You and Soma begin to see through the cracks. The King isn’t intelligent, but he also isn’t naive enough to accidentally compromise the kingdom’s safety. As your step-siblings begin to look at you through a different gaze, you're forced to navigate court with a pit in your stomach. Conversations with Soma following the string of conspiracies only reinforced the idea that foul play is at work.
Soma caught word some weeks ago that Guthrum’s war council had undergone a few changes of seats, and not all of the new councillors share his ambitions. They seek conquest. She suspects they’re in contact with your King, most likely manipulating him into pushing for political moves that would spiral the kingdom into a war you would certainly lose.
Her fears reside in whether Guthrum could have a change of heart, or if he would be willing to isolate you from the actions of the King with your coronation inbound. There is every possibility that the King could overrule the democracy of the court regarding one of his rash decisions, and the kill order would be given. There would be war, and if she refused to take your life, she’d be an enemy of her people – her family – as well as your own.
Yet when she confides in you, distressed, it’s abundantly clear that Soma doesn’t see a dilemma in all of this. She paces about your quarters and thinks aloud, knowing you’ll always lend your ear and comfort to her. If all negotiations failed, she would rather live as a pariah than betray you. The idea of taking your life is unfathomable.
Amidst a sea of uncertainties, you’re unable to avoid doubt. Those panicky feelings from the early days of your relationship are resurfacing, as much as you want them to stop. Your heart yearns to trust Soma. You hear the truth in her words, the humanity in her voice, but you can’t shake the fear that it’s an elaborate act.

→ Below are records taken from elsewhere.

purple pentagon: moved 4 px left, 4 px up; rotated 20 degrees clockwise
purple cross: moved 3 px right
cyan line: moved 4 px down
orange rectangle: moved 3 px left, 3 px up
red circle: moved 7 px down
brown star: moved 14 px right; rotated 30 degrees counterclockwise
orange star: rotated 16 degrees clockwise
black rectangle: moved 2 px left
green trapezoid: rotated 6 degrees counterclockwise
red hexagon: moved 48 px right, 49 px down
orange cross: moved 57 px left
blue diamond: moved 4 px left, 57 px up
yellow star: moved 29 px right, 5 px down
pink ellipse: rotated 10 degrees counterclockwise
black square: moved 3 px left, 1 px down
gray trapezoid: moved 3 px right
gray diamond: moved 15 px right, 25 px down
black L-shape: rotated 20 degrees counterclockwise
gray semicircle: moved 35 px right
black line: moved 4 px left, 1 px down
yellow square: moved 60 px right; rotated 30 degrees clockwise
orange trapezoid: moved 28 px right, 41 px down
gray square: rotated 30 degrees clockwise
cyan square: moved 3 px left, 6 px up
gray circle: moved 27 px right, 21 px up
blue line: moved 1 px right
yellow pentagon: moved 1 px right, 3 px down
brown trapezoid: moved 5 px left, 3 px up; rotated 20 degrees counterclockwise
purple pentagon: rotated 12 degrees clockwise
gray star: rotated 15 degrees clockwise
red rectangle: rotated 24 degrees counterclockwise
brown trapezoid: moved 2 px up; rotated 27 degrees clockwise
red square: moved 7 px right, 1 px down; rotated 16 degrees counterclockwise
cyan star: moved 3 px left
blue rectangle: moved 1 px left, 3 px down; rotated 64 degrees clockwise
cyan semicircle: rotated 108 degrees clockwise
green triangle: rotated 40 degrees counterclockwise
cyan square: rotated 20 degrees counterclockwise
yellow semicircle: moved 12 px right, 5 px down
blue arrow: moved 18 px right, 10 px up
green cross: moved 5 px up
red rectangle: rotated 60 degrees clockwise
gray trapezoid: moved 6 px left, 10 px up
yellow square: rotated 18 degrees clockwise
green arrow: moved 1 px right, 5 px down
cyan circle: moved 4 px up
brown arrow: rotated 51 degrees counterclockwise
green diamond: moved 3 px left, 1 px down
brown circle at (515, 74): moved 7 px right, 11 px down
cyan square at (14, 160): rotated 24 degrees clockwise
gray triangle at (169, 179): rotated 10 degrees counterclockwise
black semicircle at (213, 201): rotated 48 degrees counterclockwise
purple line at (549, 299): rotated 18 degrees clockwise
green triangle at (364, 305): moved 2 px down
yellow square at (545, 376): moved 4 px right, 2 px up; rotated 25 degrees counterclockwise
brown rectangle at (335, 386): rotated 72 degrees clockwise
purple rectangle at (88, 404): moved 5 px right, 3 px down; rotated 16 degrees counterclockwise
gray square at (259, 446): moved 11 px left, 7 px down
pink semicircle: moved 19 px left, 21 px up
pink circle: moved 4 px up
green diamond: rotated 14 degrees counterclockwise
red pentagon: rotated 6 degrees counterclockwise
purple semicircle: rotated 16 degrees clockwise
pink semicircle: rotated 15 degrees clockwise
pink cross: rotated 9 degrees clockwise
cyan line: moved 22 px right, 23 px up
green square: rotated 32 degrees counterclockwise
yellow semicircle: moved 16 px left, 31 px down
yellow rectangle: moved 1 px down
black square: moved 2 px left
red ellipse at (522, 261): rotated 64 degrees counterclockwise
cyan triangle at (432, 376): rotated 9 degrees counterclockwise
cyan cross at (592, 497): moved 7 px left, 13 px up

Your apprehension hurts her. It wounds you both.
A bitter few days pass by. You’re sick with worry, unable to sleep. Questions of if she’d do it bleed into how she’d do it. Your mind lingers on poison, to the extent where you employ somebody to taste your food and before you so much as touch the plate.
Soma knocks on your bedchamber door one night with a goblet in hand. She lets out a pained breath when you flinch away from it. It’s a sleeping aid, she tells you gently. It’s agonising to watch your health deteriorate under paranoia. You are her heart, after all. As difficult as it is to acknowledge your wavering trust in her, her love for you has not lessened.
You’re exhausted. And scared – not just for your life, but for the future of your kingdom. Apologies flood from your lips as you crumble before her. Soma can’t stop herself from holding you. Tears of her own escape as you sob at the sensation of her embrace, trembling in her arms as your sleep-deprived, anxiety-riddled mind tries desperately to refute that immediate feeling of safety.
It dawns that neither of you have the luxury of certainty in anything but each other.
Tenderly, after a small eternity in each other's arms, Soma asks if she can renew her vow, right here. She wants you to hear her Oath anew, her tenet solemn, devoted, and devoid of political motivation. Fuck the chapel, the priest, the gods. Witness be damned. The only blessing that matters is yours.